_DESCRIPTION OF THE TASK_
Images in the entries are to be skipped, and everything else is to be written out exactly.

_EXTRACTED ENTRIES_
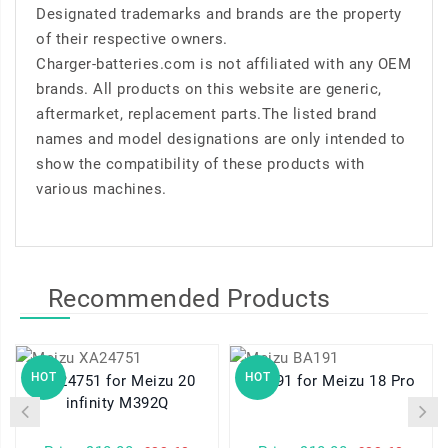
Designated trademarks and brands are the property
of their respective owners.
Charger-batteries.com is not affiliated with any OEM
brands. All products on this website are generic,
aftermarket, replacement parts.The listed brand
names and model designations are only intended to
show the compatibility of these products with
various machines.
Recommended Products
HOT
HOT
XA24751 for Meizu 20
BA191 for Meizu 18 Pro
infinity M392Q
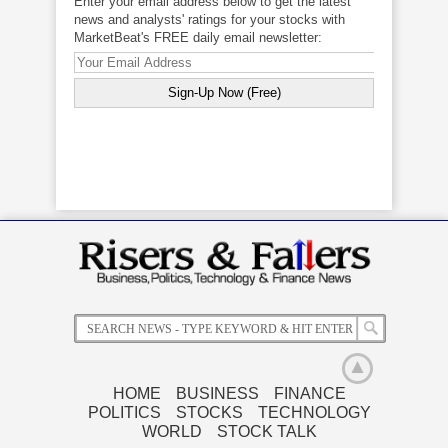
Enter your email address below to get the latest
news and analysts' ratings for your stocks with
MarketBeat's FREE daily email newsletter:
HOME
BUSINESS
FINANCE
POLITICS
STOCKS
TECHNOLOGY
Related News
WORLD
STOCK TALK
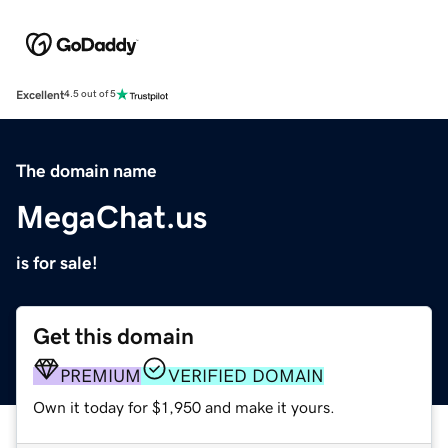
Excellent
4.5 out of 5
The domain name
MegaChat.us
is for sale!
Get this domain
PREMIUM
VERIFIED DOMAIN
Own it today for $1,950 and make it yours.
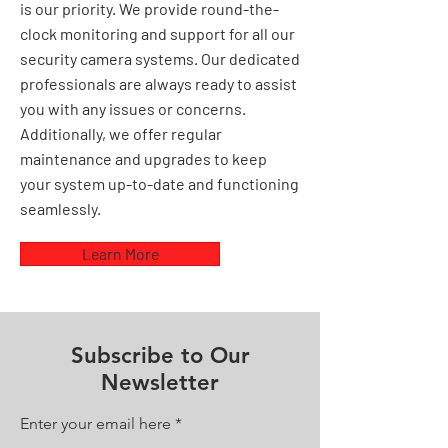
is our priority. We provide round-the-
clock monitoring and support for all our
security camera systems. Our dedicated
professionals are always ready to assist
you with any issues or concerns.
Additionally, we offer regular
maintenance and upgrades to keep
your system up-to-date and functioning
seamlessly.
Learn More
Subscribe to Our
Newsletter
Enter your email here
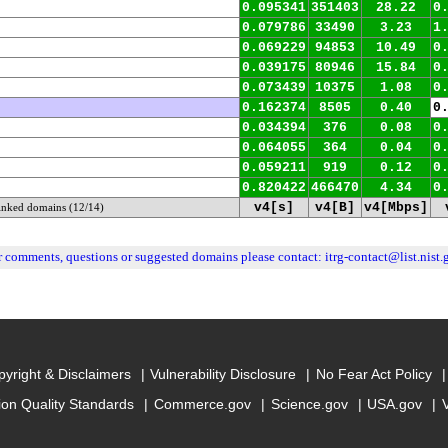
0.095341
351403
28.22
0
0.079786
33490
3.23
1
0.069229
94853
10.49
0
0.039175
80946
15.84
0
0.073439
10375
1.08
0
0.162374
8505
0.40
0
0.034394
376
0.08
0
0.064055
364
0.04
0
0.059211
919
0.12
0
0.820422
466470
4.34
0
v4[s]
v4[B]
v4[Mbps]
linked domains (12/14)
r comments, questions or suggested domains please contact:
itrg-contact@list.nist.
yright & Disclaimers
Vulnerability Disclosure
No Fear Act Policy
ion Quality Standards
Commerce.gov
Science.gov
USA.gov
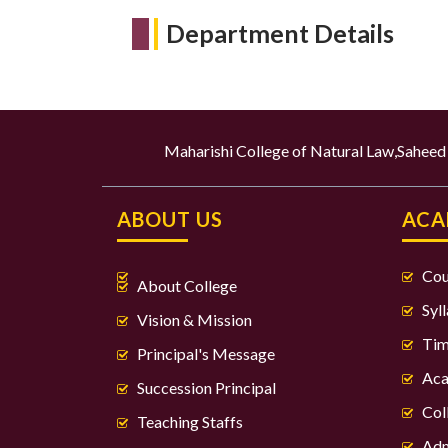
Department Details
Maharishi College of Natural Law,Sahee
ABOUT US
ACA
Cou
About College
Syl
Vision & Mission
Tim
Principal's Message
Aca
Succession Principal
Col
Teaching Staffs
Adm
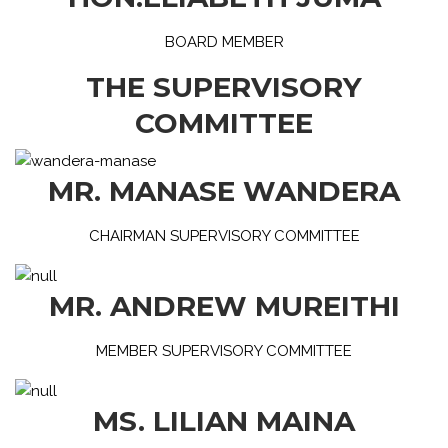
BOARD MEMBER
THE SUPERVISORY
COMMITTEE
MR. MANASE WANDERA
CHAIRMAN SUPERVISORY COMMITTEE
MR. ANDREW MUREITHI
MEMBER SUPERVISORY COMMITTEE
MS. LILIAN MAINA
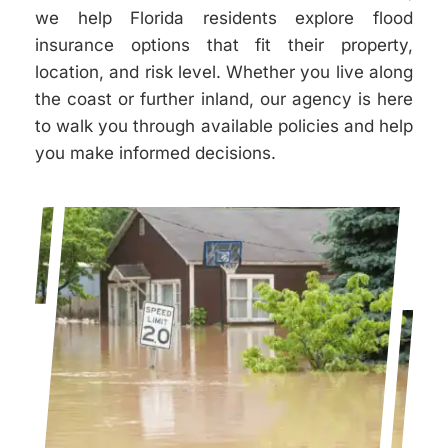
we help Florida residents explore flood
insurance options that fit their property,
location, and risk level. Whether you live along
the coast or further inland, our agency is here
to walk you through available policies and help
you make informed decisions.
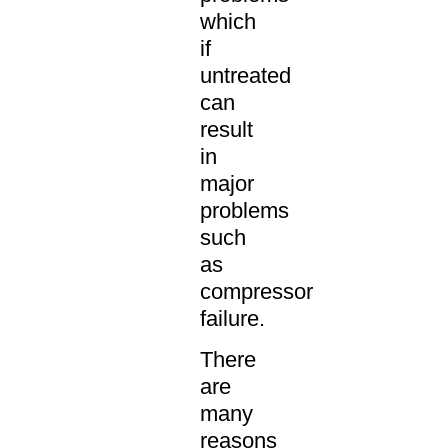
which
if
untreated
can
result
in
major
problems
such
as
compressor
failure.
There
are
many
reasons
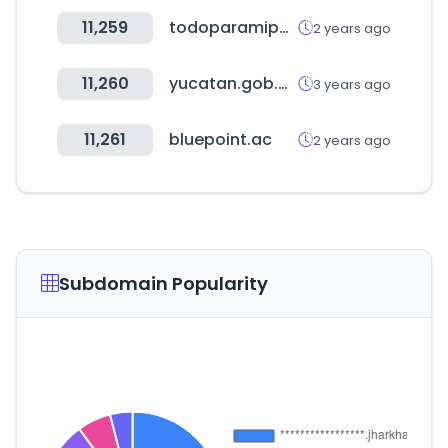
11,259
todoparamipelo.com
2 years ago
11,260
yucatan.gob.mx
3 years ago
11,261
bluepoint.ac
2 years ago
Subdomain Popularity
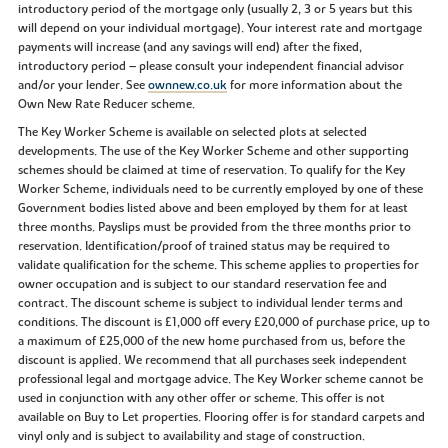
introductory period of the mortgage only (usually 2, 3 or 5 years but this
will depend on your individual mortgage). Your interest rate and mortgage
payments will increase (and any savings will end) after the fixed,
introductory period – please consult your independent financial advisor
and/or your lender. See
ownnew.co.uk
for more information about the
Own New Rate Reducer scheme.
The Key Worker Scheme is available on selected plots at selected
developments. The use of the Key Worker Scheme and other supporting
schemes should be claimed at time of reservation. To qualify for the Key
Worker Scheme, individuals need to be currently employed by one of these
Government bodies listed above and been employed by them for at least
three months. Payslips must be provided from the three months prior to
reservation. Identification/proof of trained status may be required to
validate qualification for the scheme. This scheme applies to properties for
owner occupation and is subject to our standard reservation fee and
contract. The discount scheme is subject to individual lender terms and
conditions. The discount is £1,000 off every £20,000 of purchase price, up to
a maximum of £25,000 of the new home purchased from us, before the
discount is applied. We recommend that all purchases seek independent
professional legal and mortgage advice. The Key Worker scheme cannot be
used in conjunction with any other offer or scheme. This offer is not
available on Buy to Let properties. Flooring offer is for standard carpets and
vinyl only and is subject to availability and stage of construction.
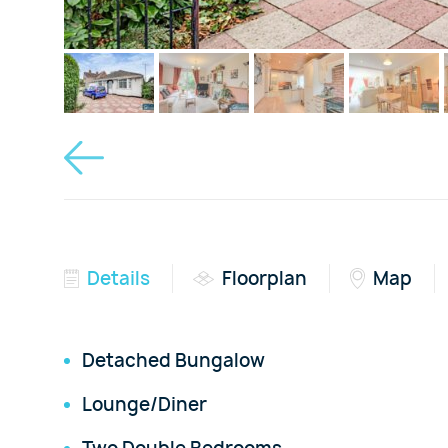
Details
Floorplan
Map
Detached Bungalow
Lounge/Diner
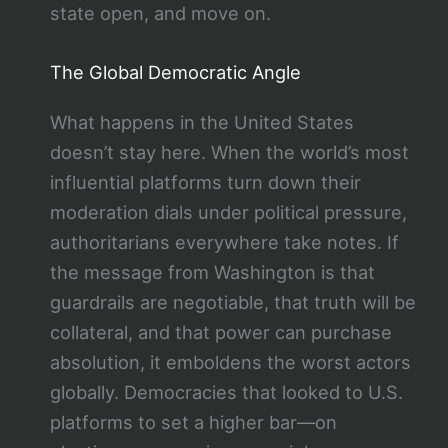
state open, and move on.
The Global Democratic Angle
What happens in the United States
doesn’t stay here. When the world’s most
influential platforms turn down their
moderation dials under political pressure,
authoritarians everywhere take notes. If
the message from Washington is that
guardrails are negotiable, that truth will be
collateral, and that power can purchase
absolution, it emboldens the worst actors
globally. Democracies that looked to U.S.
platforms to set a higher bar—on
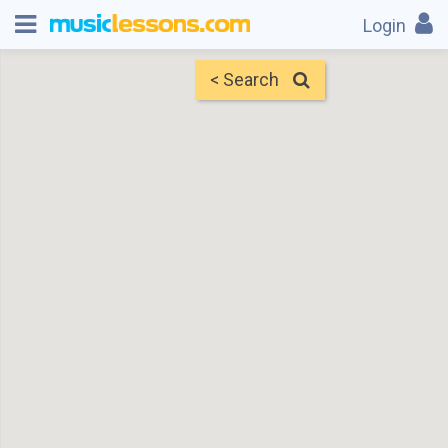
Login
< Search
Map
Find Teachers
×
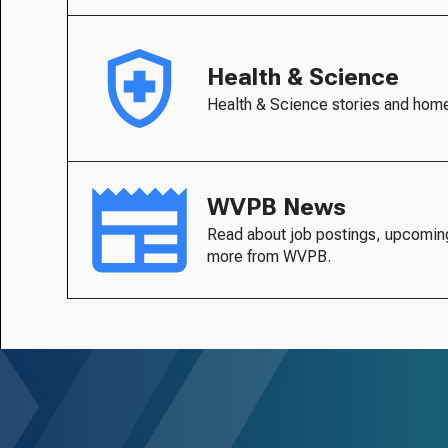
Health & Science
Health & Science stories and hom
WVPB News
Read about job postings, upcomin
more from WVPB.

_YOUR RESPONSE_
Designated trademarks and brands are the property
of their respective owners.
Charger-batteries.com is not affiliated with any OEM
brands. All products on this website are generic,
aftermarket, replacement parts.The listed brand
names and model designations are only intended to
show the compatibility of these products with
various machines.
Recommended Products
HOT
HOT
XA24751 for Meizu 20
BA191 for Meizu 18 Pro
infinity M392Q
Enter your email address below to get the latest
news and analysts' ratings for your stocks with
MarketBeat's FREE daily email newsletter:
HOME
BUSINESS
FINANCE
POLITICS
STOCKS
TECHNOLOGY
Related News
WORLD
STOCK TALK
Excellent
4.5 out of 5
The domain name
MegaChat.us
is for sale!
Get this domain
PREMIUM
VERIFIED DOMAIN
Own it today for $1,950 and make it yours.
is our priority. We provide round-the-
clock monitoring and support for all our
security camera systems. Our dedicated
professionals are always ready to assist
you with any issues or concerns.
Additionally, we offer regular
maintenance and upgrades to keep
your system up-to-date and functioning
seamlessly.
Learn More
Subscribe to Our
Newsletter
Enter your email here
0.095341
351403
28.22
0
0.079786
33490
3.23
1
0.069229
94853
10.49
0
0.039175
80946
15.84
0
0.073439
10375
1.08
0
0.162374
8505
0.40
0
0.034394
376
0.08
0
0.064055
364
0.04
0
0.059211
919
0.12
0
0.820422
466470
4.34
0
v4[s]
v4[B]
v4[Mbps]
linked domains (12/14)
r comments, questions or suggested domains please contact:
itrg-contact@list.nist.
yright & Disclaimers
Vulnerability Disclosure
No Fear Act Policy
ion Quality Standards
Commerce.gov
Science.gov
USA.gov
Department Details
Maharishi College of Natural Law,Sahee
ABOUT US
ACA
Cou
About College
Syl
Vision & Mission
Tim
Principal's Message
Aca
Succession Principal
Col
Teaching Staffs
Adm
BOARD MEMBER
THE SUPERVISORY
COMMITTEE
MR. MANASE WANDERA
CHAIRMAN SUPERVISORY COMMITTEE
MR. ANDREW MUREITHI
MEMBER SUPERVISORY COMMITTEE
MS. LILIAN MAINA
we help Florida residents explore flood
insurance options that fit their property,
location, and risk level. Whether you live along
the coast or further inland, our agency is here
to walk you through available policies and help
you make informed decisions.
which
if
untreated
can
result
in
major
problems
such
as
compressor
failure.
There
are
many
reasons
11,259
todoparamipelo.com
2 years ago
11,260
yucatan.gob.mx
3 years ago
11,261
bluepoint.ac
2 years ago
Subdomain Popularity
introductory period of the mortgage only (usually 2, 3 or 5 years but this
will depend on your individual mortgage). Your interest rate and mortgage
payments will increase (and any savings will end) after the fixed,
introductory period – please consult your independent financial advisor
and/or your lender. See
ownnew.co.uk
for more information about the
Own New Rate Reducer scheme.
The Key Worker Scheme is available on selected plots at selected
developments. The use of the Key Worker Scheme and other supporting
schemes should be claimed at time of reservation. To qualify for the Key
Worker Scheme, individuals need to be currently employed by one of these
Government bodies listed above and been employed by them for at least
three months. Payslips must be provided from the three months prior to
reservation. Identification/proof of trained status may be required to
validate qualification for the scheme. This scheme applies to properties for
owner occupation and is subject to our standard reservation fee and
contract. The discount scheme is subject to individual lender terms and
conditions. The discount is £1,000 off every £20,000 of purchase price, up to
a maximum of £25,000 of the new home purchased from us, before the
discount is applied. We recommend that all purchases seek independent
professional legal and mortgage advice. The Key Worker scheme cannot be
used in conjunction with any other offer or scheme. This offer is not
available on Buy to Let properties. Flooring offer is for standard carpets and
vinyl only and is subject to availability and stage of construction.
Details
Floorplan
Map
Detached Bungalow
Lounge/Diner
state open, and move on.
The Global Democratic Angle
What happens in the United States
doesn’t stay here. When the world’s most
influential platforms turn down their
moderation dials under political pressure,
authoritarians everywhere take notes. If
the message from Washington is that
guardrails are negotiable, that truth will be
collateral, and that power can purchase
absolution, it emboldens the worst actors
globally. Democracies that looked to U.S.
platforms to set a higher bar—on
Login
< Search
Map
Find Teachers
×
Health & Science
Health & Science stories and hom
WVPB News
Read about job postings, upcomin
more from WVPB.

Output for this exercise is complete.